BEGIN Dataset content
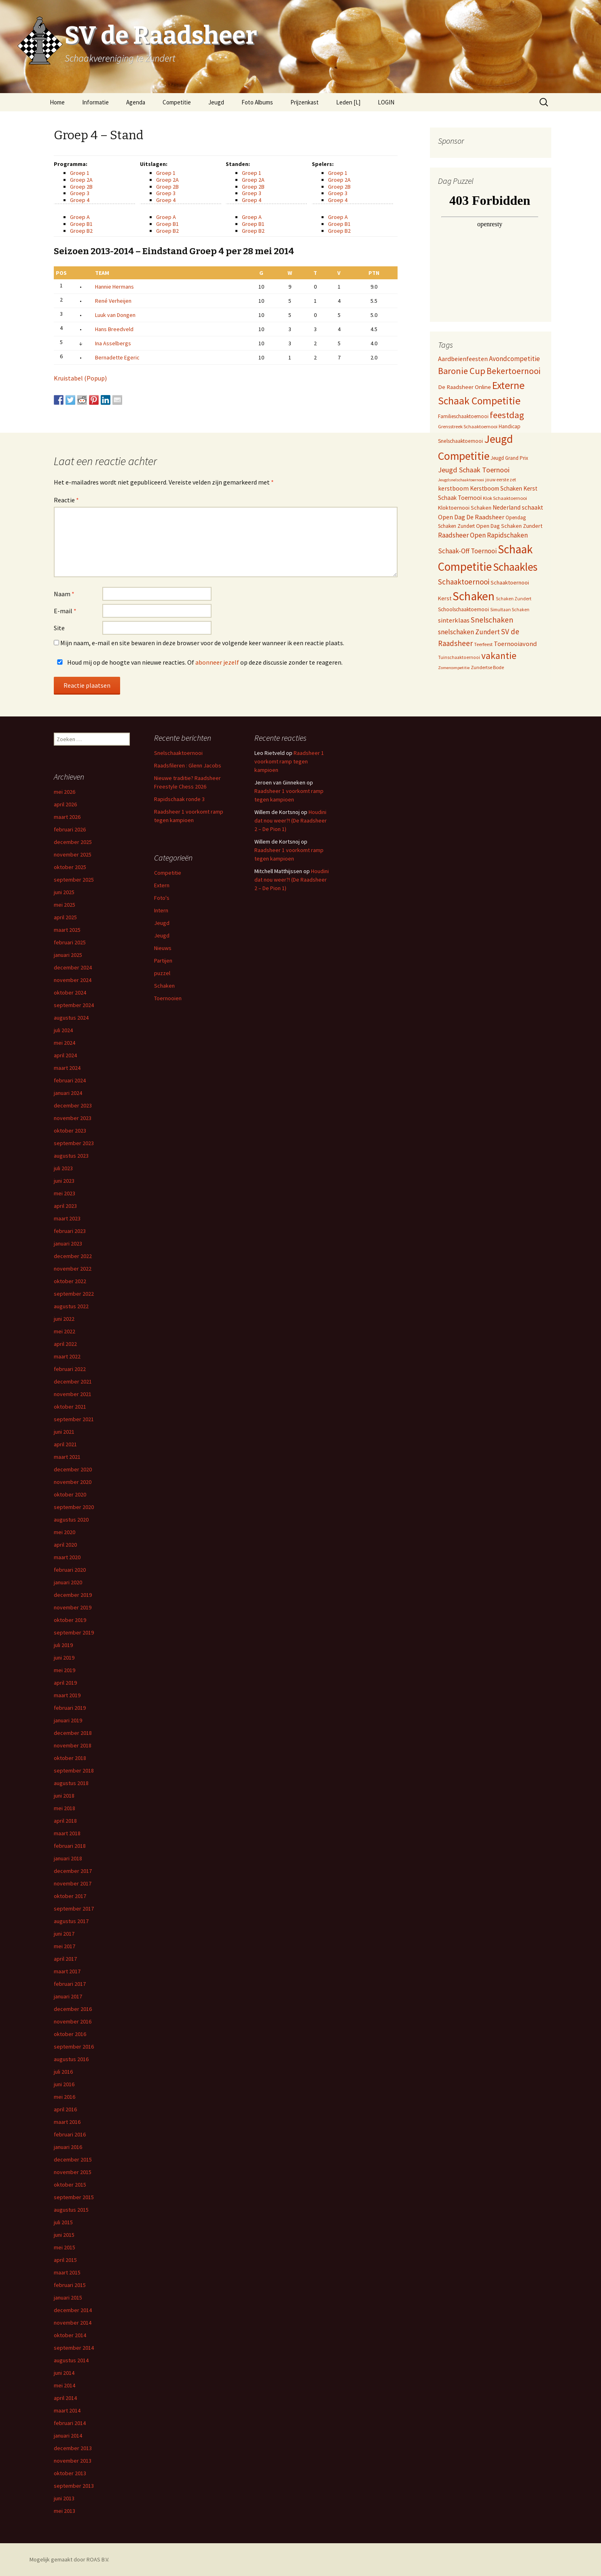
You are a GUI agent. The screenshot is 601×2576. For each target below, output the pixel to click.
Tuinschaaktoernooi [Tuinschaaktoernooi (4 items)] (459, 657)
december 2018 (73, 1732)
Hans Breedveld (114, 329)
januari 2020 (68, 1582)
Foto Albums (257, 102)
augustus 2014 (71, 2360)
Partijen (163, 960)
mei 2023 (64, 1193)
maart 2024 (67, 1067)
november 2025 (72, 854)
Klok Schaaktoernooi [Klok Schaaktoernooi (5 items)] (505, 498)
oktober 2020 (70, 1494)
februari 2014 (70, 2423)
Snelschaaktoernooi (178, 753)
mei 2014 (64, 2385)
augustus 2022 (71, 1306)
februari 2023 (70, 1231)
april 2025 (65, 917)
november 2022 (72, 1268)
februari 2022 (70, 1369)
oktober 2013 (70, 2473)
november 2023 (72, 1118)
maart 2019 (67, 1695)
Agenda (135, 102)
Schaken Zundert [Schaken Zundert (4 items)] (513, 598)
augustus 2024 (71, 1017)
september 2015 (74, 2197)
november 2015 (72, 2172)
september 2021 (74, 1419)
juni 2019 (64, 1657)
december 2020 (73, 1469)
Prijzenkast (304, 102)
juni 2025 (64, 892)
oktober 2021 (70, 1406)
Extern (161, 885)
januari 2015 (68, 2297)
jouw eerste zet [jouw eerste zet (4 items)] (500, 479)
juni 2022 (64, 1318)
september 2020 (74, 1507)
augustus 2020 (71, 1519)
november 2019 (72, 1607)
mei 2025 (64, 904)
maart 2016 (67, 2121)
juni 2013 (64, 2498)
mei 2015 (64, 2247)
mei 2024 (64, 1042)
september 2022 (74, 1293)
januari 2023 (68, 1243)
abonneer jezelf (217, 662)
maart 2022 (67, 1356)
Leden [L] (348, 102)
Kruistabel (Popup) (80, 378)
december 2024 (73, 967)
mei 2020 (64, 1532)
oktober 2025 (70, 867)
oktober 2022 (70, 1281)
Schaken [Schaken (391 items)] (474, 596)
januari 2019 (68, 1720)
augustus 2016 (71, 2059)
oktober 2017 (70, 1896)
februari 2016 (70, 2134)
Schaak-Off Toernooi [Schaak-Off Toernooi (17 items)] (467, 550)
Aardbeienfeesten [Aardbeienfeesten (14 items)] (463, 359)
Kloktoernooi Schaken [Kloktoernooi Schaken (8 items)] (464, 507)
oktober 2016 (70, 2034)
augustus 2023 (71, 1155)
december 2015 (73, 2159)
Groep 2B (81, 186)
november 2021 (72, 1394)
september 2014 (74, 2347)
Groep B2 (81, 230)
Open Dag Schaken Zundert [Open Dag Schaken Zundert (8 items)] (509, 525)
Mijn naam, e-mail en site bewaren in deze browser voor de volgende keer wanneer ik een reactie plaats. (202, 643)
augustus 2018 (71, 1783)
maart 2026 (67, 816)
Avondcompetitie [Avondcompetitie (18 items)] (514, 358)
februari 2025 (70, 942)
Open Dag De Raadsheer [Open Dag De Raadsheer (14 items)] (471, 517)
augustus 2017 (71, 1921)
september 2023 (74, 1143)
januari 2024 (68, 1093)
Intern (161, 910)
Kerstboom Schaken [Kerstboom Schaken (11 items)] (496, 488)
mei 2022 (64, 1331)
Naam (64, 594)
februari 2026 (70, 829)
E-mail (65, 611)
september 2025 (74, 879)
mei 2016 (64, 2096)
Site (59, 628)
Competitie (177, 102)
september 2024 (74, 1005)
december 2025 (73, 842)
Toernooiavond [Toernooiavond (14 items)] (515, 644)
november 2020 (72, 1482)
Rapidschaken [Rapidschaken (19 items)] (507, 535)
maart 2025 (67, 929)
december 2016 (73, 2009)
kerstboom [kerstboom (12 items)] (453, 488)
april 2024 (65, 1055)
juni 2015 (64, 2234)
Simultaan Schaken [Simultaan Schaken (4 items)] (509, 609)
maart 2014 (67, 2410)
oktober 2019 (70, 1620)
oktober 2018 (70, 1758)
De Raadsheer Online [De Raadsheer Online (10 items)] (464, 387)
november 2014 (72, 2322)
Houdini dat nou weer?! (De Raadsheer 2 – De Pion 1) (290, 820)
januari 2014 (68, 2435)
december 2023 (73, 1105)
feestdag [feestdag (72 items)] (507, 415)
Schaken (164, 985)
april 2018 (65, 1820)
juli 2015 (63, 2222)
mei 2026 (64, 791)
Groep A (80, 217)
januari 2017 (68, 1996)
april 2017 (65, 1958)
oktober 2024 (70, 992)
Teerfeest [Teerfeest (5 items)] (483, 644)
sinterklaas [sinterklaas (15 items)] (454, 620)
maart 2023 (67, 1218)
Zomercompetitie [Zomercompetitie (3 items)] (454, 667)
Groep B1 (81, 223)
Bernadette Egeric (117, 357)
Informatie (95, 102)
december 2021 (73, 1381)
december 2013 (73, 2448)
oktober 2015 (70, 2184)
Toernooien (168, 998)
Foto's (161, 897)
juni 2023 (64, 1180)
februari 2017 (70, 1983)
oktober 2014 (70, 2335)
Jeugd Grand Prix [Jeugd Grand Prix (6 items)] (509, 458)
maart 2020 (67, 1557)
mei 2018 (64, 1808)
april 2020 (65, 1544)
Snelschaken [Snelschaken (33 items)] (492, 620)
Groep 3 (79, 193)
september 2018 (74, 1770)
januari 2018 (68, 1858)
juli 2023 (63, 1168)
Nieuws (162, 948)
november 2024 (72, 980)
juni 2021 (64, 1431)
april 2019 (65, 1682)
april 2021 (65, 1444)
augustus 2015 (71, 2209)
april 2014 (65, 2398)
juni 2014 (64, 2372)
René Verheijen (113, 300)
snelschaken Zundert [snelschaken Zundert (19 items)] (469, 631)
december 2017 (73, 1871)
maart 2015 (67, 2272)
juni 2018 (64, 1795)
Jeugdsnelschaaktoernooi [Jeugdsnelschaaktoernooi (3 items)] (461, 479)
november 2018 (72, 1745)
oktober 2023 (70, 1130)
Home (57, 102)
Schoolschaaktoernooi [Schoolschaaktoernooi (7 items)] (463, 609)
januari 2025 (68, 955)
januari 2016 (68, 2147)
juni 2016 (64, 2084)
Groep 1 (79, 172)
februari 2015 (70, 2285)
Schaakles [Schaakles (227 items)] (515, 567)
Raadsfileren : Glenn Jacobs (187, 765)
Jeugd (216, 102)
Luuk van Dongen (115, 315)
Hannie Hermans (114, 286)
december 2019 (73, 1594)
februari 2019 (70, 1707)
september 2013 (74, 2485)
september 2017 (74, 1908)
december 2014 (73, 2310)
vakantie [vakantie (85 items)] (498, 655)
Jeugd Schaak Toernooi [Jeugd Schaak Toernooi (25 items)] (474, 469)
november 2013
END Dataset content
* **Problem description**:
From the entries above, copy out every line where the string "december" appears.

* **Solution**:
december 2018 (73, 1732)
december 2020 (73, 1469)
december 2024 (73, 967)
december 2015 (73, 2159)
december 2025 (73, 842)
december 2016 (73, 2009)
december 2023 (73, 1105)
december 2021 (73, 1381)
december 2013 (73, 2448)
december 2017 (73, 1871)
december 2019 (73, 1594)
december 2014 (73, 2310)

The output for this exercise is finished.